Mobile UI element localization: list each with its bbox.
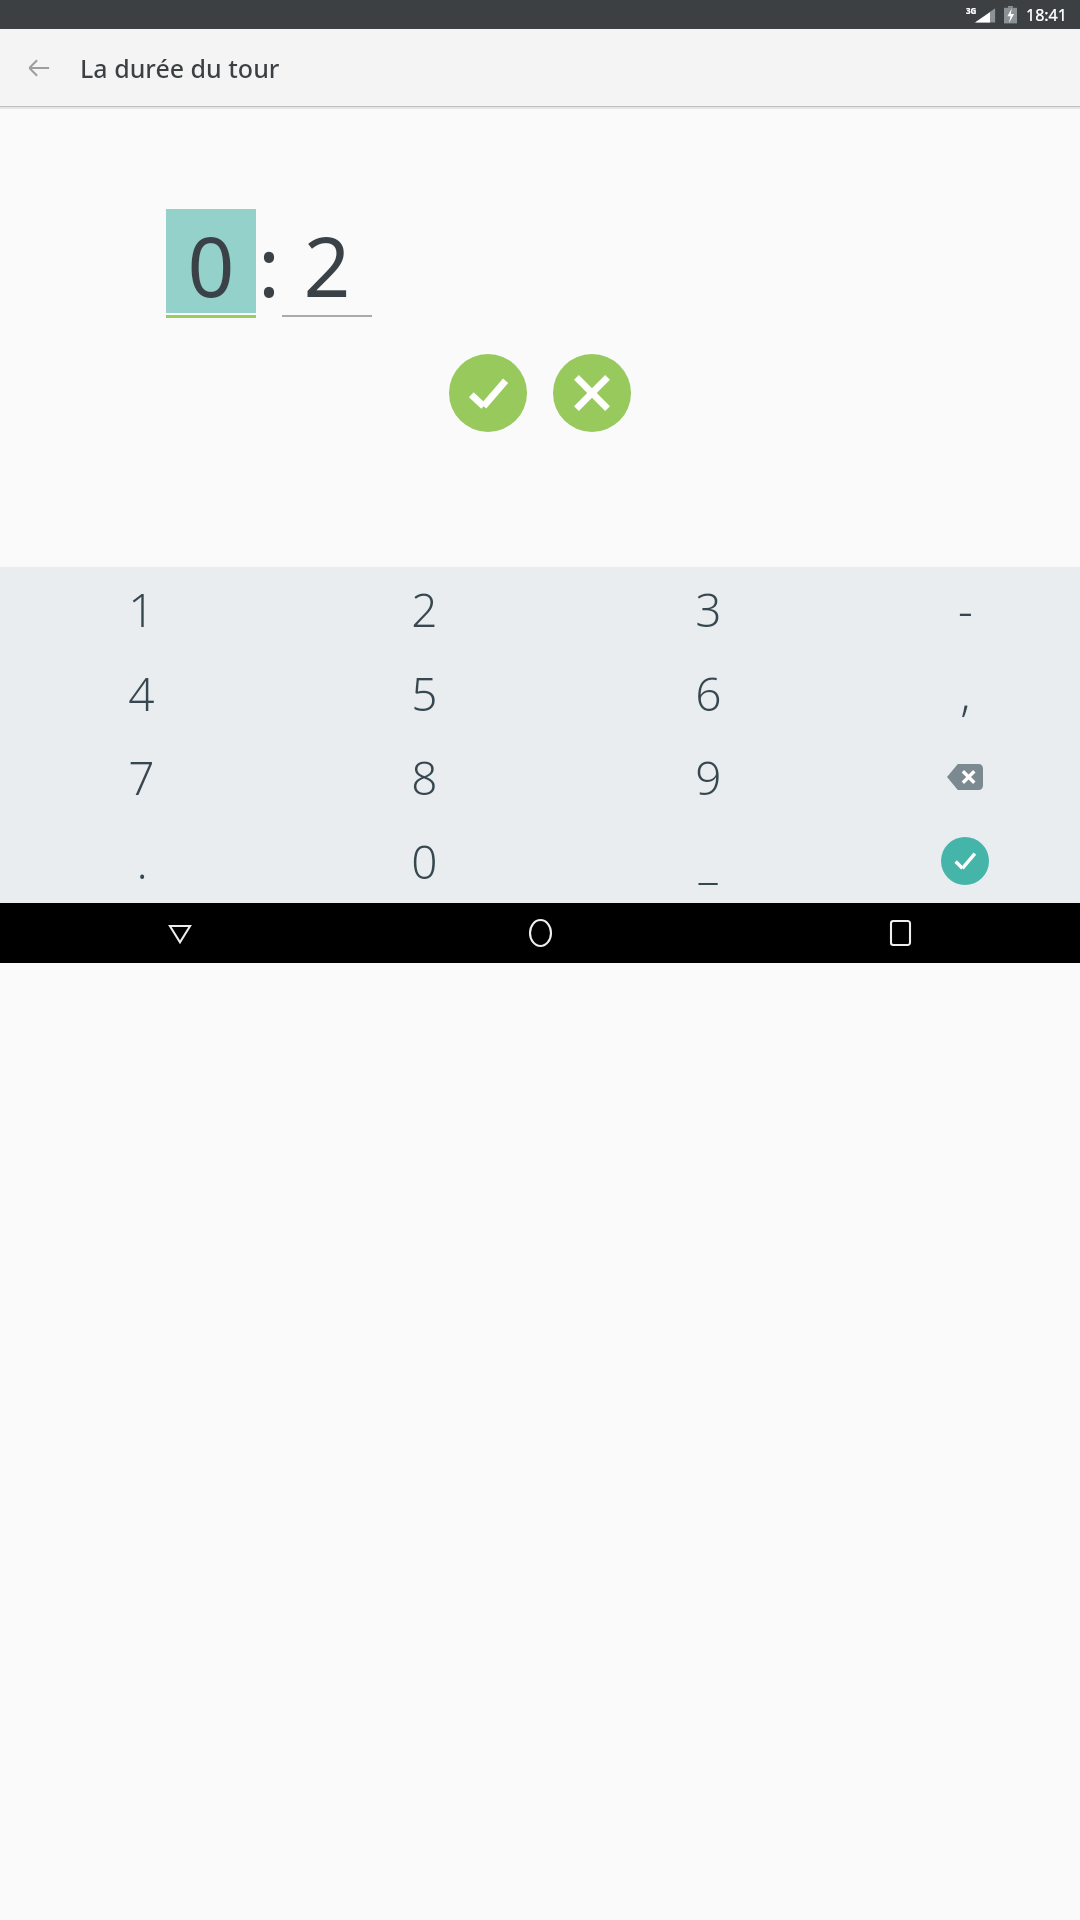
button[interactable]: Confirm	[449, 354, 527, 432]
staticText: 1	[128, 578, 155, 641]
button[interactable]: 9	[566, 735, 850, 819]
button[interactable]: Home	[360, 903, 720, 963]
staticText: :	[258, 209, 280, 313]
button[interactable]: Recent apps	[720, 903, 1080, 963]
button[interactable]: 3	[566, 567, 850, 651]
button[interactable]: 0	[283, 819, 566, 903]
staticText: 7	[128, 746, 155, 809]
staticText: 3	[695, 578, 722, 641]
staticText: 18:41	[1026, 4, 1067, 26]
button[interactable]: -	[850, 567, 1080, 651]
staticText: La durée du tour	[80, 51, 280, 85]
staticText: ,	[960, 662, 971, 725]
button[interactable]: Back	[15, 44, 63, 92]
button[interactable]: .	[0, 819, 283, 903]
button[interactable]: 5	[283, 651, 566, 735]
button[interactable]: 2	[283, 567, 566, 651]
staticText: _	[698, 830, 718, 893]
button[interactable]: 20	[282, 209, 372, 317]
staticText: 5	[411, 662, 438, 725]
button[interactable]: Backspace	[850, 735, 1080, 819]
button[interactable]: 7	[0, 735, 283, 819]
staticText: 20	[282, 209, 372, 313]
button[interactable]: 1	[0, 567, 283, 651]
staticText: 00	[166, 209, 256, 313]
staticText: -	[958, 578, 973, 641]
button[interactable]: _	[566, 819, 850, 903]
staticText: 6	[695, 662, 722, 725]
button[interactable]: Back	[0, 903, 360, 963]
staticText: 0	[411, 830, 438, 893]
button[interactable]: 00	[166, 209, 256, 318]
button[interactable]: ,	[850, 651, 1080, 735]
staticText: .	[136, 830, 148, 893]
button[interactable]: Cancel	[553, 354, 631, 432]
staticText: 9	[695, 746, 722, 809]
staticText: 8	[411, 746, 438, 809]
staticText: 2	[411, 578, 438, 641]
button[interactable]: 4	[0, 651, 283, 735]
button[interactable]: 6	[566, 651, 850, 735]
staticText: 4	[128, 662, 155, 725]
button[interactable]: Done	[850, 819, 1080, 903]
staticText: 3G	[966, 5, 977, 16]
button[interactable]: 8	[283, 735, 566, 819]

What is required => Give an exact copy of the entries, excluding all pictures.

Your response =>
Mobile UI element localization: list each with its bbox.
button[interactable]: Confirm	[449, 354, 527, 432]
staticText: 1	[128, 578, 155, 641]
button[interactable]: 9	[566, 735, 850, 819]
button[interactable]: Home	[360, 903, 720, 963]
staticText: :	[258, 209, 280, 313]
button[interactable]: Recent apps	[720, 903, 1080, 963]
button[interactable]: 3	[566, 567, 850, 651]
button[interactable]: 0	[283, 819, 566, 903]
staticText: 7	[128, 746, 155, 809]
staticText: 3	[695, 578, 722, 641]
staticText: 18:41	[1026, 4, 1067, 26]
button[interactable]: -	[850, 567, 1080, 651]
staticText: La durée du tour	[80, 51, 280, 85]
staticText: ,	[960, 662, 971, 725]
button[interactable]: Back	[15, 44, 63, 92]
button[interactable]: .	[0, 819, 283, 903]
button[interactable]: 5	[283, 651, 566, 735]
button[interactable]: 2	[283, 567, 566, 651]
staticText: _	[698, 830, 718, 893]
button[interactable]: 20	[282, 209, 372, 317]
staticText: 5	[411, 662, 438, 725]
button[interactable]: Backspace	[850, 735, 1080, 819]
button[interactable]: 7	[0, 735, 283, 819]
staticText: 20	[282, 209, 372, 313]
button[interactable]: 1	[0, 567, 283, 651]
staticText: 00	[166, 209, 256, 313]
staticText: -	[958, 578, 973, 641]
button[interactable]: _	[566, 819, 850, 903]
staticText: 6	[695, 662, 722, 725]
button[interactable]: Back	[0, 903, 360, 963]
staticText: 0	[411, 830, 438, 893]
button[interactable]: 00	[166, 209, 256, 318]
button[interactable]: ,	[850, 651, 1080, 735]
staticText: .	[136, 830, 148, 893]
button[interactable]: Cancel	[553, 354, 631, 432]
staticText: 9	[695, 746, 722, 809]
staticText: 8	[411, 746, 438, 809]
staticText: 2	[411, 578, 438, 641]
button[interactable]: 4	[0, 651, 283, 735]
button[interactable]: 6	[566, 651, 850, 735]
staticText: 4	[128, 662, 155, 725]
button[interactable]: Done	[850, 819, 1080, 903]
staticText: 3G	[966, 5, 977, 16]
button[interactable]: 8	[283, 735, 566, 819]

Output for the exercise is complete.